At this point it seems like “You have to shoot stuff” must be the
first chapter of Game Design 101, so any time a game comes along where combat
isn’t the focus it is like a breath of fresh air for the industry. Shooting nasty alien actually seems like it
would be totally appropriate in a game like The Swapper, but instead you’re
solving puzzles while exploring a creepy space station rather than blasting
everything in sight and I love it. Our
full review has all of the details.
Game Details
- Publisher: Curve Digital
- Developer: Facepalm Games
- ESRB Rating: “E10” for Everyone 10+
- Genre: 2D Puzzle Platforming
- Pros: Nice presentation; moody and atmospheric, good puzzles; no combat
- Cons: Unrealistic “videogamey” space station; puzzle get obtuse pretty quickly
- MSRP: $15
You play as an astronaut in The Swapper that is placed in a
spaceship, seemingly against their will, and sent to a derelict space
station. From there you have to explore
and try to figure out what happened to the crew and what the strange rocks
around the station really are. The
story is told through text on computer terminals you find along the way. Some folks won’t like having to piece the
story together themselves, but I like it.
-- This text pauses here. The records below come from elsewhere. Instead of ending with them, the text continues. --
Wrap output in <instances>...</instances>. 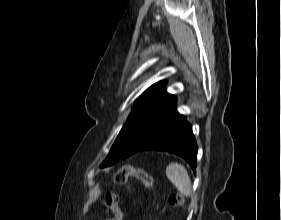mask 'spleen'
I'll return each mask as SVG.
<instances>
[{
	"label": "spleen",
	"mask_w": 281,
	"mask_h": 220,
	"mask_svg": "<svg viewBox=\"0 0 281 220\" xmlns=\"http://www.w3.org/2000/svg\"><path fill=\"white\" fill-rule=\"evenodd\" d=\"M167 178L175 185L180 193L190 196L192 193V185L189 174L185 167L179 163H170L166 167Z\"/></svg>",
	"instance_id": "obj_1"
}]
</instances>
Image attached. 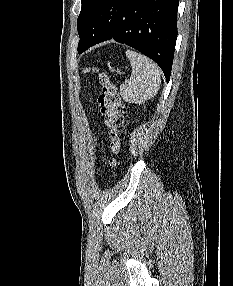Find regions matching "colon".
Here are the masks:
<instances>
[{
  "instance_id": "obj_1",
  "label": "colon",
  "mask_w": 233,
  "mask_h": 286,
  "mask_svg": "<svg viewBox=\"0 0 233 286\" xmlns=\"http://www.w3.org/2000/svg\"><path fill=\"white\" fill-rule=\"evenodd\" d=\"M101 92L98 97V103L102 115L105 118V125L108 129L110 138V147L113 152H118L120 148V133L124 123L125 108L119 95L116 85L110 76L104 72L99 73ZM115 163L114 159L110 164Z\"/></svg>"
}]
</instances>
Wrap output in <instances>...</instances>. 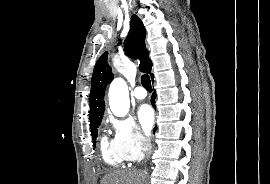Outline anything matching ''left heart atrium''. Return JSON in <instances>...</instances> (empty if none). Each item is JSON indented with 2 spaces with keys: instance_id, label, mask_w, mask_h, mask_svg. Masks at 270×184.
I'll return each mask as SVG.
<instances>
[{
  "instance_id": "obj_1",
  "label": "left heart atrium",
  "mask_w": 270,
  "mask_h": 184,
  "mask_svg": "<svg viewBox=\"0 0 270 184\" xmlns=\"http://www.w3.org/2000/svg\"><path fill=\"white\" fill-rule=\"evenodd\" d=\"M138 120L142 128L148 132L154 122V113L149 105H142L138 110Z\"/></svg>"
}]
</instances>
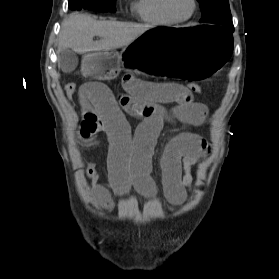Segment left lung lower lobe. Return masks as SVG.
Wrapping results in <instances>:
<instances>
[{
    "label": "left lung lower lobe",
    "instance_id": "left-lung-lower-lobe-1",
    "mask_svg": "<svg viewBox=\"0 0 279 279\" xmlns=\"http://www.w3.org/2000/svg\"><path fill=\"white\" fill-rule=\"evenodd\" d=\"M224 26H227L231 31H234L233 23L232 22H227L223 24ZM230 32L229 30H227Z\"/></svg>",
    "mask_w": 279,
    "mask_h": 279
}]
</instances>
The Swapper is a 2D platformer with puzzles as the focus
rather than combat. You find a device
early on that lets you make up to 4 clones of yourself as well as transfer your
consciousness to one of those clones.
When you transfer consciousness, that clone becomes the “real” you and
all of the other clones mimic whatever the real one is doing. When you jump, the others jump. When you walk right, they all walk
right. Etc. The device allows you
to materialize clones at a decent range all the way across a room, too, so the
puzzles revolve around placing clones in the right spots to start with, moving
if you need to, and finding the item or exit or whatever you need to make
progress.
The puzzles ramp up in difficulty fairly quickly, of course,
as colored lights are introduced that change what you can do in a given
room. A red light lets you create
clones, but the “real” you can’t pass.
A blue light allows consciousness transfer, but not clone creation. When the red and blue lights mix into
purple, you can’t do anything in that area.
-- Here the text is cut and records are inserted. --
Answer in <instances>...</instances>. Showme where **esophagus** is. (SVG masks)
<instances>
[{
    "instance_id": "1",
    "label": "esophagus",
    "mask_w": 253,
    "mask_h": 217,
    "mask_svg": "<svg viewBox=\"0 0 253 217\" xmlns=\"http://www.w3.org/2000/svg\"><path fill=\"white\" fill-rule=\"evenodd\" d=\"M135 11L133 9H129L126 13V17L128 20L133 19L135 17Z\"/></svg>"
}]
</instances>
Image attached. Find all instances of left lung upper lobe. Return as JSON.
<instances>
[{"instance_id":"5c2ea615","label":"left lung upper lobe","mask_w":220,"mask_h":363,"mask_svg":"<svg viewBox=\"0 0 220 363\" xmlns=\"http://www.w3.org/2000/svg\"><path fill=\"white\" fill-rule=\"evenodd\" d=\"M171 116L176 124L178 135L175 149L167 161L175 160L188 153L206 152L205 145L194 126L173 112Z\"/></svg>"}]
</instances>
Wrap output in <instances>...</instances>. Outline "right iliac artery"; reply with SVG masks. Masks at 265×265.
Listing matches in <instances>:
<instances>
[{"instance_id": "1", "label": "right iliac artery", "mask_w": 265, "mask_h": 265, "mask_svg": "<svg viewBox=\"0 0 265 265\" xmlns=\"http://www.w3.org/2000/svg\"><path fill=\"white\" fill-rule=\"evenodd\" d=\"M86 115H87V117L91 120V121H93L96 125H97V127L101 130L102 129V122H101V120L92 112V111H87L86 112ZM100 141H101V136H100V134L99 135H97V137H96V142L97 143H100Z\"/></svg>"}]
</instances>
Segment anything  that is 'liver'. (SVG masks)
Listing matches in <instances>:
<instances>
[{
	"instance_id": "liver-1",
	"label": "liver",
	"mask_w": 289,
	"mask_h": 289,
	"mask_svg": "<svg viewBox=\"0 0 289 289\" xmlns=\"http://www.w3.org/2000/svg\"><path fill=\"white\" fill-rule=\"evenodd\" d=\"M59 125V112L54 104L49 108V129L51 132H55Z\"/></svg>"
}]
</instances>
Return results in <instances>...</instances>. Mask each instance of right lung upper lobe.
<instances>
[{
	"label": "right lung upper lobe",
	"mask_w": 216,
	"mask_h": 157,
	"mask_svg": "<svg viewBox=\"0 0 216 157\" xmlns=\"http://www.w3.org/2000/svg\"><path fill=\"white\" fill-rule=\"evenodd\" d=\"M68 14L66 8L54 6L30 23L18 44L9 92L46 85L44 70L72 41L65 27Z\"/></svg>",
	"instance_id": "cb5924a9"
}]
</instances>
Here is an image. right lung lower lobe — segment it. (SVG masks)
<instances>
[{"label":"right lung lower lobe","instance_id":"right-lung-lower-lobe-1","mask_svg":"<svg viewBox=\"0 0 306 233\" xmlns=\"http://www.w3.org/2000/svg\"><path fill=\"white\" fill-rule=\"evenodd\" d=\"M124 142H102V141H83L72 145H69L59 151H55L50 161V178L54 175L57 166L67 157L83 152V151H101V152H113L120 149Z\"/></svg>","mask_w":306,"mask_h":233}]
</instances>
Gravity manipulation is also eventually introduced, which ramps the
puzzles up yet another notch.
The Swapper can be a difficult game as the puzzles start
getting pretty obtuse fairly early on.
It is one of those games, though, where you’ll get frustrated with
a puzzle after multiple attempts and then come back an hour later and know
exactly what to do. It is challenging
and satisfying, but most importantly, fresh and unique compared to other 2D
platformers.
One sort of nitpicky complaint is that the space station you
explore doesn’t feel remotely like a real place. This was supposedly a place where hundreds of people lived and
worked, but it is just a collection of puzzle rooms with the keys scattered all
over the place. It doesn’t make any
realistic sense, kind of like the Spencer Mansion in Resident Evil. The architects that built these places need
to stop getting work.

If you’re looking to take a break from shooting
everything in sight, The Swapper is an interesting take on the 2D
“Metroidvania” genre. The puzzles can
be pretty challenging even early on, but it is a very satisfying game overall
and the story it tells, and storytelling style it uses, make The Swapper a
pretty fantastic and worthwhile experience. Definitely give it a look.
Disclosure: A review code was provided by the publisher.